Work instruction: I'd like the entire listing output verbatim, apart from the pictures.

Available records:
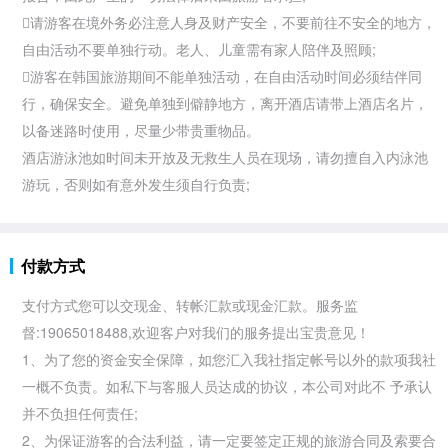
请游客在境外务必注意人身及财产安全，不要前往不安全的地方，
自由活动不要单独行动。老人、儿童需有家人陪伴及照顾;
游客在
韩国旅游期间不能单独活动，在自由活动时间必须结伴同
行，确保安全。避免单独到僻静地方，离开酒店请带上酒店名片，
以备迷路时使用，尽量少带贵重物品。
酒店游泳池如时间未开放及无救生人员在现场，请勿擅自入内泳池
游玩，否则如有意外发生须自行负责;
付款方式
支付方式您可以交现金、转帐汇款或现金汇款。服务监
督:19065018488,欢迎客户对我们的服务提出宝贵意见！
1、为了您的资金安全保障，如您汇入我社指定帐号以外的款项我社
一概不负责。如私下与客服人员达成的协议，本公司对此不 予承认
并不负担任何责任;
2、为保证游客的合法利益，请一定要签定正规的旅游合同及索要合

Completed exercise:
请游客在境外务必注意人身及财产安全，不要前往不安全的地方，
自由活动不要单独行动。老人、儿童需有家人陪伴及照顾;
游客在
韩国旅游期间不能单独活动，在自由活动时间必须结伴同
行，确保安全。避免单独到僻静地方，离开酒店请带上酒店名片，
以备迷路时使用，尽量少带贵重物品。
酒店游泳池如时间未开放及无救生人员在现场，请勿擅自入内泳池
游玩，否则如有意外发生须自行负责;
付款方式
支付方式您可以交现金、转帐汇款或现金汇款。服务监
督:19065018488,欢迎客户对我们的服务提出宝贵意见！
1、为了您的资金安全保障，如您汇入我社指定帐号以外的款项我社
一概不负责。如私下与客服人员达成的协议，本公司对此不 予承认
并不负担任何责任;
2、为保证游客的合法利益，请一定要签定正规的旅游合同及索要合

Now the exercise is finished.